For the less geographically astute: Gibraltar is a British overseas territory, whose location at the southern tip of the Spanish peninsula made it highly desirable to military powers as a gateway to the Mediterranean Sea. Gibraltar was such an attractive territory, it endured 14 military sieges, stretching all the way back to 1309, when King Ferdinand IV of Castile captured the province from the Moors.
Nearly every century that followed produced another attack on Gibraltar — so many, in fact, that the island nation became the root of a casual excuse to drink.
In the book “Around the World in 80 Words,” author Paul Anthony Jones suggests that sailors from the British Navy of the time were the ones to begin toasting to the “Siege of Gibraltar.”

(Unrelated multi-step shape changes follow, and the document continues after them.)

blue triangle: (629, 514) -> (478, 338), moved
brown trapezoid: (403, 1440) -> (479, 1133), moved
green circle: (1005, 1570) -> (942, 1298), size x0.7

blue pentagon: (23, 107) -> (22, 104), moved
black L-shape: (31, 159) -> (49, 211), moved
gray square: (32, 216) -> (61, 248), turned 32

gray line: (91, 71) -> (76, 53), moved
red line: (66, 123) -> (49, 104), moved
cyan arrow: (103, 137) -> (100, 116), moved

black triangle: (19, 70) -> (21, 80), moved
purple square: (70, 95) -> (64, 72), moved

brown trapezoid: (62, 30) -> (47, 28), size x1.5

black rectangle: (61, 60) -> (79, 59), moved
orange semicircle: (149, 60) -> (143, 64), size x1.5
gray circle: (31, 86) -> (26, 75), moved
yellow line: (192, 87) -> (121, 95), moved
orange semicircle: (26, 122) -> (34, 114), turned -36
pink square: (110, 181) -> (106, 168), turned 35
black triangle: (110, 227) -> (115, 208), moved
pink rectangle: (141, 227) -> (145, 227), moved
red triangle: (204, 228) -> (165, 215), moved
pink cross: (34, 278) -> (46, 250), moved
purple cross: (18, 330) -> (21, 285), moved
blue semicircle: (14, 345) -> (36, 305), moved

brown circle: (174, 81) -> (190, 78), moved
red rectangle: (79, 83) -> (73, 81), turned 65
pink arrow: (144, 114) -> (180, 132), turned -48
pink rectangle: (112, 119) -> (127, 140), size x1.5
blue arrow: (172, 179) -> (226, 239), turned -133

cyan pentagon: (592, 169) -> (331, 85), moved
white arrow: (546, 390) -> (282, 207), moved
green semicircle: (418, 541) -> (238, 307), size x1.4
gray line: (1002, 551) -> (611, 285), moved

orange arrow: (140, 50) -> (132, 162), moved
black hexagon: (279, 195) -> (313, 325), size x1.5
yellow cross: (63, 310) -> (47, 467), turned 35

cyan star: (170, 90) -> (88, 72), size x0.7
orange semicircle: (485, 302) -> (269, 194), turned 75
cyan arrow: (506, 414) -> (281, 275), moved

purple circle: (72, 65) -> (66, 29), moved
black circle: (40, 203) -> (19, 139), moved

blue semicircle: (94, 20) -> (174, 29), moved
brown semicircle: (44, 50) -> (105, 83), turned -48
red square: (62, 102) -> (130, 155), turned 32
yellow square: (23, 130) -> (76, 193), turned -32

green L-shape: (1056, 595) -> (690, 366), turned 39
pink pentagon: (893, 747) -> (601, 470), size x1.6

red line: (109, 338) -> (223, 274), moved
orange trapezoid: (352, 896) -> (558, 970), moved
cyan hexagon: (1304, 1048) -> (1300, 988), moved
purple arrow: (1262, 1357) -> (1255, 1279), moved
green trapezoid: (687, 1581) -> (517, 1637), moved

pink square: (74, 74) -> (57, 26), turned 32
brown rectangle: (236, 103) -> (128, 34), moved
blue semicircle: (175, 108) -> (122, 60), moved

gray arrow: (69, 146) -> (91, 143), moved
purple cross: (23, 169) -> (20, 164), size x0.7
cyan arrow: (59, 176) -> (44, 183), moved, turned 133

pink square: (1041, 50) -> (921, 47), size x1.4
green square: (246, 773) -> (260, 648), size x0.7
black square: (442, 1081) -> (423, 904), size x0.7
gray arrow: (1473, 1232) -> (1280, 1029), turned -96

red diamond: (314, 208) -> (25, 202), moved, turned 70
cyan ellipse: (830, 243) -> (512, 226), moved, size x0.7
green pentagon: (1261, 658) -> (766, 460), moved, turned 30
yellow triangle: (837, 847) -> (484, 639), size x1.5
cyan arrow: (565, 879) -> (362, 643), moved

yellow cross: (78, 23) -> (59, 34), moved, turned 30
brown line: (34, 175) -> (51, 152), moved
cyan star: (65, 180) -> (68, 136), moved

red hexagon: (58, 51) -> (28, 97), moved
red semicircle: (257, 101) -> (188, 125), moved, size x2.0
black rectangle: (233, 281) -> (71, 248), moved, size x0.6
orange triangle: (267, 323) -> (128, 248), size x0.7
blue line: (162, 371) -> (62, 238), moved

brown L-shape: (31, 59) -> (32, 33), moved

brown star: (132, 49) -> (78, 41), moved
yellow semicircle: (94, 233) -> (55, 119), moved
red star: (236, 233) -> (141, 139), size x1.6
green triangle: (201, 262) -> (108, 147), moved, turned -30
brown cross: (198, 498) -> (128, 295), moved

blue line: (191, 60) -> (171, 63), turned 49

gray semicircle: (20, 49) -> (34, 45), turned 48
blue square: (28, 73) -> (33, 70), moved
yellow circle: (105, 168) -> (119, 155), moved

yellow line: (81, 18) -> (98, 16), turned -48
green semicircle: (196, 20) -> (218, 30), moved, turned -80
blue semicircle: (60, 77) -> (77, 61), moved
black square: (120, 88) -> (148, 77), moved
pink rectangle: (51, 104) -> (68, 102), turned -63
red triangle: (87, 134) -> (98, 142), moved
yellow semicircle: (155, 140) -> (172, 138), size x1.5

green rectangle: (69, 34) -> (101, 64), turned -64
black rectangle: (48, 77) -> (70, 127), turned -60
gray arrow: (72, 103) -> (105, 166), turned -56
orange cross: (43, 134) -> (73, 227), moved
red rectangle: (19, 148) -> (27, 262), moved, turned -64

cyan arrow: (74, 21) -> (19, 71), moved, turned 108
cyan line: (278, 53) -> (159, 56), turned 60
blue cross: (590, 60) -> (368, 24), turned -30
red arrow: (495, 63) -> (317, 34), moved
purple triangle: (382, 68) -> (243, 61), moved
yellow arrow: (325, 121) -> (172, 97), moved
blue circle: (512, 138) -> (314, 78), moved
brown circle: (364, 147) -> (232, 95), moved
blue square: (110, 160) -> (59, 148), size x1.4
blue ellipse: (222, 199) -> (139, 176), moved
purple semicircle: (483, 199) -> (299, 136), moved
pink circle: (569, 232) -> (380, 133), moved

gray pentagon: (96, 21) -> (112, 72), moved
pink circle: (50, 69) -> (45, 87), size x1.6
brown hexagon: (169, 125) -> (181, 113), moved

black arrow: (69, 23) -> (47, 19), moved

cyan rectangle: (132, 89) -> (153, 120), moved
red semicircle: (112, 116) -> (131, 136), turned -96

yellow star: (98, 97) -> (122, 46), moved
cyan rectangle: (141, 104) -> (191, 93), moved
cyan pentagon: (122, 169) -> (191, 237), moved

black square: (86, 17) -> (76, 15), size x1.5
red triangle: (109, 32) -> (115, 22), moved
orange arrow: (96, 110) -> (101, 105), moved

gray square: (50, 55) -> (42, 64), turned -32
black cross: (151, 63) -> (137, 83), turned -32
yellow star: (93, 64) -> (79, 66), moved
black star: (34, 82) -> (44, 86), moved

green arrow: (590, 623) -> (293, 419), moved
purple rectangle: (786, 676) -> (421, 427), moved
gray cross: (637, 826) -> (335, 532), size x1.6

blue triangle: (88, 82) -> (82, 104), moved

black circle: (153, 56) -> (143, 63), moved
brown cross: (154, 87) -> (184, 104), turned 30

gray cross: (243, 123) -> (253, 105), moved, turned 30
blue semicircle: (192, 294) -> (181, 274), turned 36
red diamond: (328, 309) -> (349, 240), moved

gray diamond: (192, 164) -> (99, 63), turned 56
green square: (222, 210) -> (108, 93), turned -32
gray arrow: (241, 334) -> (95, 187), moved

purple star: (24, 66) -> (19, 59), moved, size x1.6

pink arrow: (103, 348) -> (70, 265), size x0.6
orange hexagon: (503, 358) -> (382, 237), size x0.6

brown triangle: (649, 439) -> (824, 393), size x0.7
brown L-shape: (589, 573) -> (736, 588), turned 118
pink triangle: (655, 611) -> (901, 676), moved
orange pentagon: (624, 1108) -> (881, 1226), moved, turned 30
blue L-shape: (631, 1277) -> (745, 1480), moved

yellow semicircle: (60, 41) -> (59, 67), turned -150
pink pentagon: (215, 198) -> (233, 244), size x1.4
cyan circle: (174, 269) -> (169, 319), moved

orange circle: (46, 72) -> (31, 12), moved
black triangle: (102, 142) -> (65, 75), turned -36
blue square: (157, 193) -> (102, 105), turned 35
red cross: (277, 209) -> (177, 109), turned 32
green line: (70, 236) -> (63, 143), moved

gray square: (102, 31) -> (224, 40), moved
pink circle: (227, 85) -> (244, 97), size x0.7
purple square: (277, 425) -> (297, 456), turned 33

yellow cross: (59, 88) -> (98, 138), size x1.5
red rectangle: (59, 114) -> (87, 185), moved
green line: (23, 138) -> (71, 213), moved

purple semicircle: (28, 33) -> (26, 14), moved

“In eighteenth-century naval slang, anyone who fancied a drink but could not think of a good enough excuse to have one — or, alternatively, anyone caught having a drink and questioned why they were on the booze at whatever time they were discovered — would reply that they were commemorating ‘the anniversary of the Siege of Gibraltar,’” Jones writes.
The expression stuck, taking on a somewhat comical inflection. Jones continues, “Given the sheer number of them in the military history books, it was fairly likely that regardless of the date, there was an anniversary of at least one siege of Gibraltar coming up sometime soon.”
What began as colonial occupation became a colloquial phrase. Much like our “five o’clock,” the toast recognizes that no matter what the clock says, it’s an acceptable time to start drinking, somewhere.